Preventive measures include avoiding mosquito bites Vaccinations The most effective prevention method to prevent outbreaks is to reduce the number of mosquitoes and limiting mosquito bites through the use of diethyl toluamide (DEET), the use of mosquito nets and protective clothing. During outbreaks in the jungle, people should temporarily leave the area until the actual immunization and mosquito control. Rapid mass yellow fever vaccination of the population is used to control a current yellow fever outbreak by immunization. A single dose of the vaccine can provide lifelong immunity against yellow fever.
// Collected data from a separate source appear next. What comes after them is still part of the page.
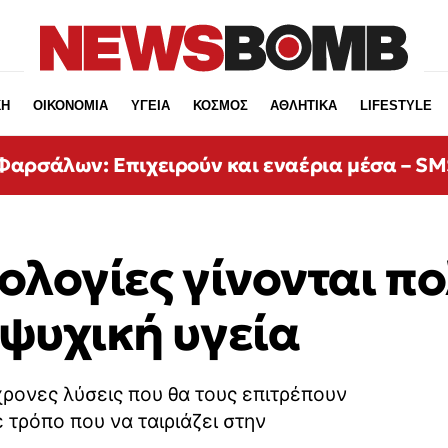
ΚΗ
ΟΙΚΟΝΟΜΙΑ
ΥΓΕΙΑ
ΚΟΣΜΟΣ
ΑΘΛΗΤΙΚΑ
LIFESTYLE
αρσάλων: Επιχειρούν και εναέρια μέσα – SMS
νολογίες γίνονται π
 ψυχική υγεία
γχρονες λύσεις που θα τους επιτρέπουν
τρόπο που να ταιριάζει στην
For travelers to endemic areas, an active immunization with the 17D strain an attenuated yellow fever vaccine is live (0.5 ml s.c. every 10 years) indexed and effectively to 95%. Although one dose of yellow fever vaccine provides long-lasting protection, WHO and the Advisory Committee of the CDC on Immunization Practices do not recommend implementing booster dosages for most travelers every 10 years, is not known at all points of entry that this requirement was abolished; Thus, it is probably safer to get the booster and not to risk not being allowed to enter. In Germany, the vaccine must be administered only by authorized yellow fever vaccination centers (CDC: yellow fever vaccination). In the following cases, the vaccine is contraindicated: Pregnant infants <6 mo people with impaired immunity When children aged 6-8 months traveling in an endemic area cannot be avoided, should discuss parents vaccination with their doctor because the vaccine usually is available only from the age of 9 months. To prevent further mosquito-related transfers infected patients in rooms should be isolated that have tight-fitting window screens and were treated with insecticides.